La décision de cette grève nationale d’un jour renouvelable, qui sera marquée par la fermeture de toutes les pharmacies d’Algérie durant toute la journée du lundi 16 janvier en assurant toutefois un service minimum assuré, a été prise la veille lors de la réunion extraordinaire du bureau national du Snapo qui a également validé d’autres actions de protestations. Dr Messaoud Belambri a annoncé qu’il s’agit en premier d’affirmer «le soutien total et sans réserve à la grève décidée et déclarée par le bureau de la wilaya de Guelma en concertation avec le bureau national pour une durée de trois jours, prévue durant les journées du samedi 14 janvier au lundi 16 janvier, tout en assurant un service minimum». Il précise que ce soutien sera notamment exprimé par le déplacement des membres du bureau national du Snapo et des membres des bureaux des wilayas à Guelma le premier jour de grève, soit samedi prochain 14 janvier, afin d’exprimer haut et fort «le soutien aux pharmaciens de Guelma dans leur action légitime».
Le président du Snapo a également annoncé qu’un sit-in de protestation sera tenu dimanche 15 janvier au niveau du siège du ministère des Finances afin de dénoncer cette «nouvelle mesure fiscale soudainement imposée aux pharmaciens et qui menace directement la profession, car ces avis de paiement d’une surtaxe surprise avec effet rétroactif et un redressement fiscal qui dépassent les revenus des pharmaciens entraîneront inévitablement la disparition de la profession».

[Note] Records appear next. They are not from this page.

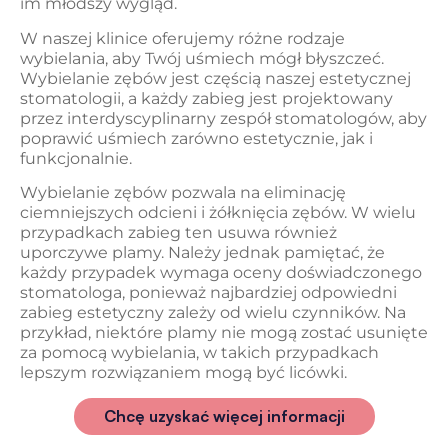
im młodszy wygląd.
W naszej klinice oferujemy różne rodzaje
wybielania, aby Twój uśmiech mógł błyszczeć.
Wybielanie zębów jest częścią naszej estetycznej
stomatologii, a każdy zabieg jest projektowany
przez interdyscyplinarny zespół stomatologów, aby
poprawić uśmiech zarówno estetycznie, jak i
funkcjonalnie.
Wybielanie zębów pozwala na eliminację
ciemniejszych odcieni i żółknięcia zębów. W wielu
przypadkach zabieg ten usuwa również
uporczywe plamy. Należy jednak pamiętać, że
każdy przypadek wymaga oceny doświadczonego
stomatologa, ponieważ najbardziej odpowiedni
zabieg estetyczny zależy od wielu czynników. Na
przykład, niektóre plamy nie mogą zostać usunięte
za pomocą wybielania, w takich przypadkach
lepszym rozwiązaniem mogą być licówki.
Chcę uzyskać więcej informacji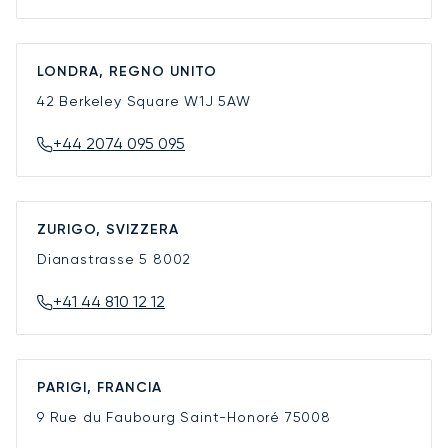
LONDRA, REGNO UNITO
42 Berkeley Square
W1J 5AW
+44 2074 095 095
ZURIGO, SVIZZERA
Dianastrasse 5
8002
+41 44 810 12 12
PARIGI, FRANCIA
9 Rue du Faubourg Saint-Honoré
75008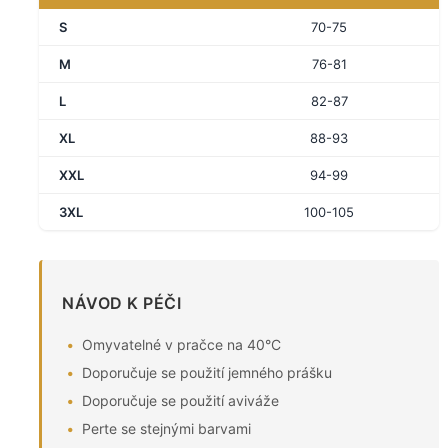
S
70-75
M
76-81
L
82-87
XL
88-93
XXL
94-99
3XL
100-105
NÁVOD K PÉČI
Omyvatelné v pračce na 40°C
Doporučuje se použití jemného prášku
Doporučuje se použití aviváže
Perte se stejnými barvami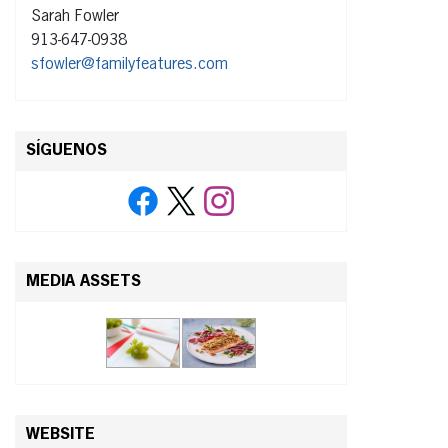
Sarah Fowler
913-647-0938
sfowler@familyfeatures.com
SÍGUENOS
MEDIA ASSETS
WEBSITE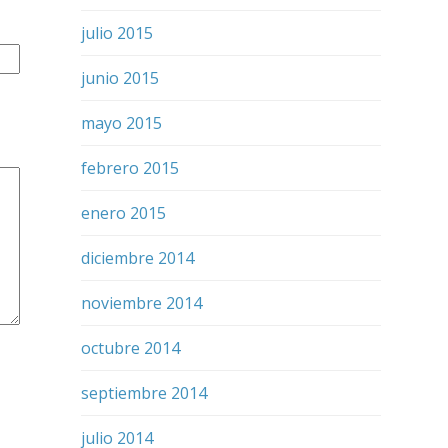
julio 2015
junio 2015
mayo 2015
febrero 2015
enero 2015
diciembre 2014
noviembre 2014
octubre 2014
septiembre 2014
julio 2014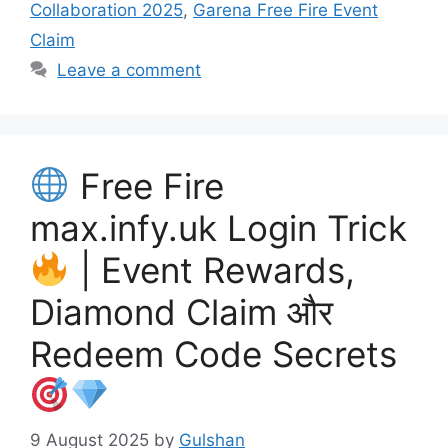
Collaboration 2025
,
Garena Free Fire Event
Claim
Leave a comment
Free Fire
max.infy.uk Login Trick
| Event Rewards,
Diamond Claim और
Redeem Code Secrets
9 August 2025
by
Gulshan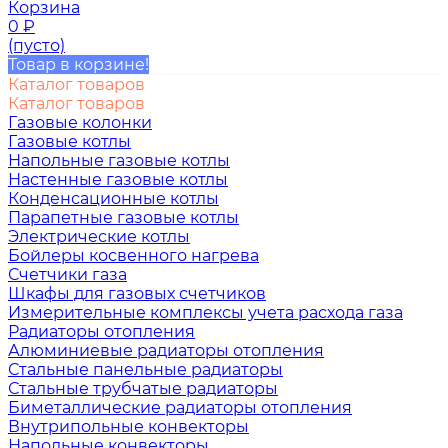
Корзина
0
₽
(пусто)
Товар в корзине!
Каталог товаров
Каталог товаров
Газовые колонки
Газовые котлы
Напольные газовые котлы
Настенные газовые котлы
Конденсационные котлы
Парапетные газовые котлы
Электрические котлы
Бойлеры косвенного нагрева
Счетчики газа
Шкафы для газовых счетчиков
Измерительные комплексы учета расхода газа
Радиаторы отопления
Алюминиевые радиаторы отопления
Стальные панельные радиаторы
Стальные трубчатые радиаторы
Биметаллические радиаторы отопления
Внутрипольные конвекторы
Напольные конвекторы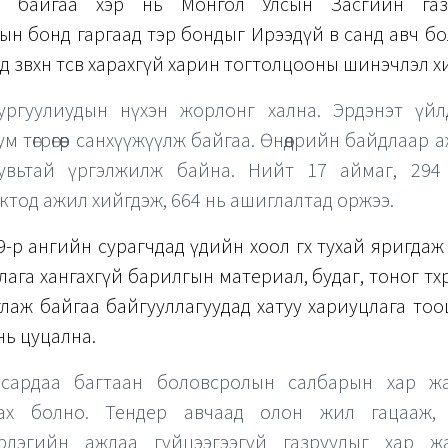
лж байгаа хэр нь Монгол Улсын Засгийн газ
н бонд гаргаад тэр бондыг Ирээдүй өв санд авч бо
 зөвхөн төсөв харахгүй харин тогтолцооны шинэчлэл х
ө сургуулиудын нүхэн жорлонг хална. Эрдэнэт үй
м төгрөгөөр санхүүжүүлж байгаа. Өнөөдрийн байдлаар
увьтай үргэлжилж байна. Нийт 17 аймаг, 294
ктод ажил хийгдэж, 664 нь ашиглалтад оржээ.
-р ангийн сурагчдад үдийн хоол өгөх тухай яригдаж 
ага хангахгүй барилгын материал, будаг, тоног төхөө
лаж байгаа байгууллагуудад хатуу хариуцлага тоо
 нь цуцална.
сардаа багтаан боловсролын салбарын хар жа
ах болно. Тендер авчаад олон жил гацааж, 
рлэгийн ажлаа гүйцээгээгүй газруудыг хар жа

Dr Messaoud Belambri a affirmé qu’un rapport détaillé a été envoyé au président de la République Abdelmadjid Tebboune, au Premier ministre, au ministre de la Santé, au ministre de l’Industrie pharmaceutique et au ministre des Finances
Dans un ce rapport détaillé démontrant la situation fragile dans laquelle se retrouvent les pharmaciens d’officine, le Snapo réclame un arbitrage du ministre des Finances pour annuler cette imposition fiscale additionnelle «illogique et inacceptable que ne peuvent supporter les pharmaciens d’officine».
Le président du Snapo tient toutefois à préciser que «nous sommes un syndicat de concertation et que les portes du dialogue sont toujours ouvertes» ajoutant que ce que «nous réclamons, c’est une solution à ce grave problème qui met en péril tous les pharmaciens d’officine et risque de les mettre dans une situation de faillite et les pousser rapidement à déposer les clefs sous la porte».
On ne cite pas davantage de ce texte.